*** Opening RECORDS SUPPLIED ***
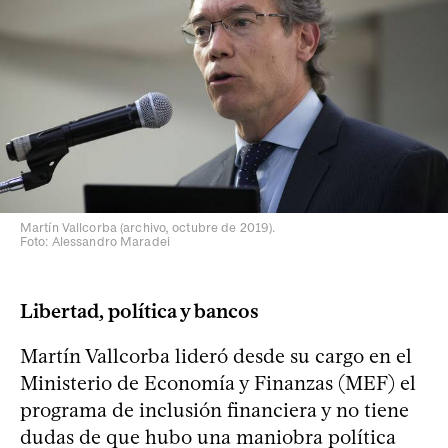
Martín Vallcorba (archivo, octubre de 2019).
Foto: Alessandro Maradei
Libertad, política y bancos
Martín Vallcorba lideró desde su cargo en el
Ministerio de Economía y Finanzas (MEF) el
programa de inclusión financiera y no tiene
dudas de que hubo una maniobra política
*** Closing RECORDS SUPPLIED ***
Please return the full listing exactly as given, with the images left out.

Martín Vallcorba (archivo, octubre de 2019).
Foto: Alessandro Maradei
Libertad, política y bancos
Martín Vallcorba lideró desde su cargo en el
Ministerio de Economía y Finanzas (MEF) el
programa de inclusión financiera y no tiene
dudas de que hubo una maniobra política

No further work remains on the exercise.